Another form for your business tax filing - the 1099-K.
These 1099-k forms are sent out by banks and other financial organizations after year-end to the IRS, with a copy to the business owner/payee. Although the 1099-k is voluntary for smaller businesses (those with less than $20,000 in receipts and fewer than 200 transactions), many merchant card organizations send out 1099-k forms for just a few transactions.
The 1099-K is used to double-check that merchants are reporting all income from credit and debit card transactions and from use of third party organizations like PayPal. The IRS says the form is supposed to "increase voluntary tax compliance, improve collections and assessments;" in other words, to catch those businesses who don't report income.
What to do with those 1099-K forms:
1. When you get 1099-k forms in early 2014, look them over for accuracy and make sure your business records agree with the information on the form. If the information is different, check to see if the error is on your side or the merchant's. You may have to go back to the merchant to get the difference resolved.

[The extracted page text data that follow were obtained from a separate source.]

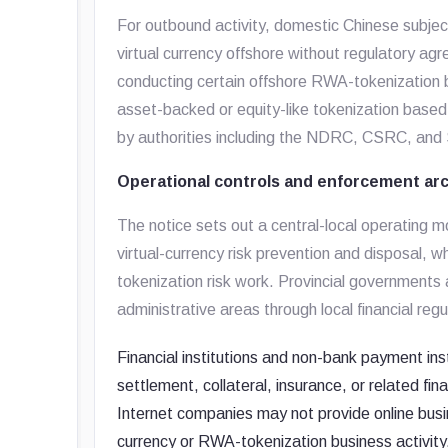
For outbound activity, domestic Chinese subjec
virtual currency offshore without regulatory agr
conducting certain offshore RWA-tokenization bu
asset-backed or equity-like tokenization based o
by authorities including the NDRC, CSRC, an
Operational controls and enforcement ar
The notice sets out a central-local operating 
virtual-currency risk prevention and disposal
tokenization risk work. Provincial governments a
administrative areas through local financial reg
Financial institutions and non-bank payment ins
settlement, collateral, insurance, or related fin
Internet companies may not provide online busine
currency or RWA-tokenization business activity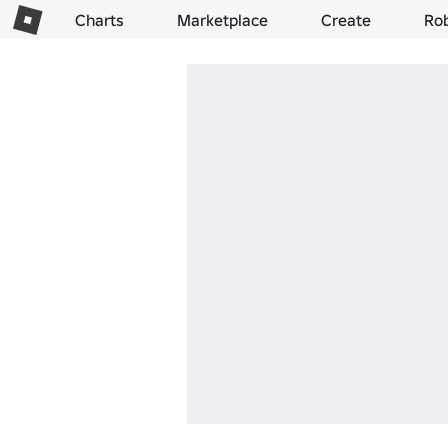
Charts
Marketplace
Create
Ro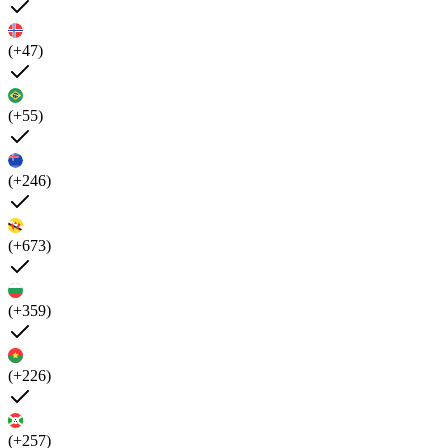
(+47)
(+55)
(+246)
(+673)
(+359)
(+226)
(+257)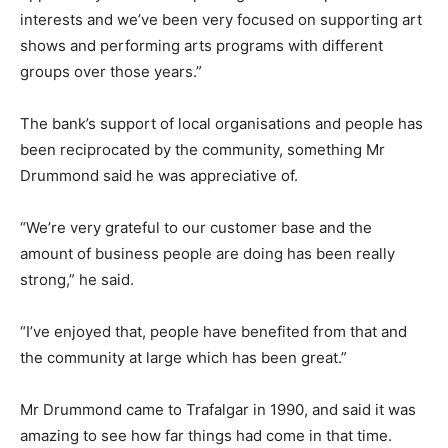
interests and we’ve been very focused on supporting art
shows and performing arts programs with different
groups over those years.”
The bank’s support of local organisations and people has
been reciprocated by the community, something Mr
Drummond said he was appreciative of.
“We’re very grateful to our customer base and the
amount of business people are doing has been really
strong,” he said.
“I’ve enjoyed that, people have benefited from that and
the community at large which has been great.”
Mr Drummond came to Trafalgar in 1990, and said it was
amazing to see how far things had come in that time.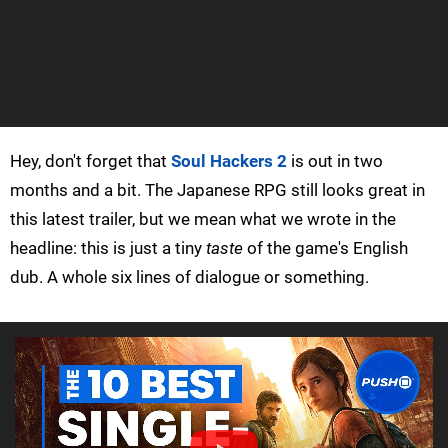
Hey, don't forget that
Soul Hackers 2
is out in two
months and a bit. The Japanese RPG still looks great in
this latest trailer, but we mean what we wrote in the
headline: this is just a tiny
taste
of the game's English
dub. A whole six lines of dialogue or something.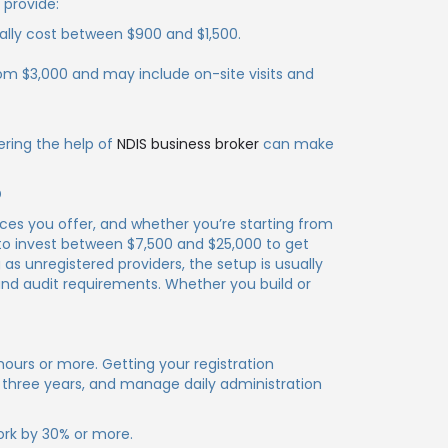
 provide:
ally cost between $900 and $1,500.
from $3,000 and may include on-site visits and
ering the help of
NDIS business broker
can make
?
ices you offer, and whether you’re starting from
 to invest between $7,500 and $25,000 to get
as unregistered providers, the setup is usually
and audit requirements. Whether you build or
hours or more. Getting your registration
 three years, and manage daily administration
ork by 30% or more.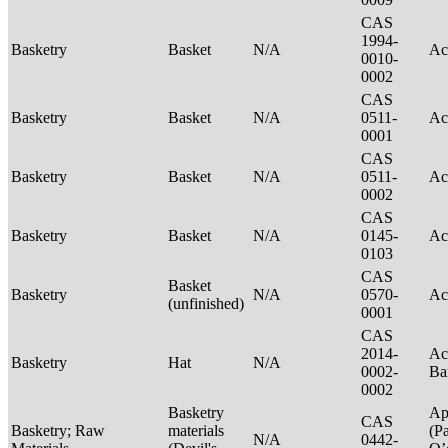
CAS
1994-
Basketry
Basket
N/A
Ac
0010-
0002
CAS
Basketry
Basket
N/A
0511-
Ac
0001
CAS
Basketry
Basket
N/A
0511-
Ac
0002
CAS
Basketry
Basket
N/A
0145-
Ac
0103
CAS
Basket
Basketry
N/A
0570-
Ac
(unfinished)
0001
CAS
2014-
Ac
Basketry
Hat
N/A
0002-
Ba
0002
Basketry
Ap
CAS
Basketry; Raw
materials
(P
N/A
0442-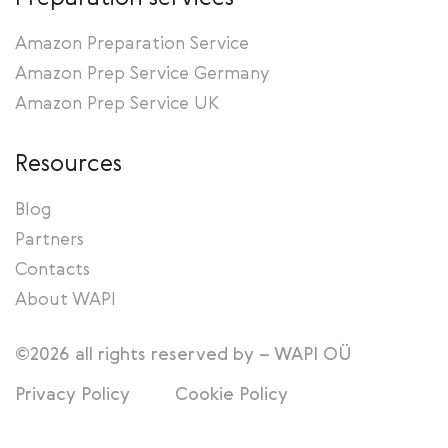
Amazon Preparation Service
Amazon Prep Service Germany
Amazon Prep Service UK
Resources
Blog
Partners
Contacts
About WAPI
©2026 all rights reserved by – WAPI OÜ
Privacy Policy
Cookie Policy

TaxGirl Kelly Phillips Erb discussed the issues with the 1099-k a while back, noting that it may be difficult to argue with a large banking institution about the amount of reported income on this form.
2. Include the forms with your other tax records for your tax preparer.
Make sure you have excellent records on all credit card/debit card income transactions, so you can verify any differences between what is shown on these 1099-k forms and what you show as net income.
The Wandering Tax Pro, Robert Flach, says, "with the Form 1099K rules it is more important than ever for the small business owner to keep super-detailed records of all receipts and disbursements." AMEN!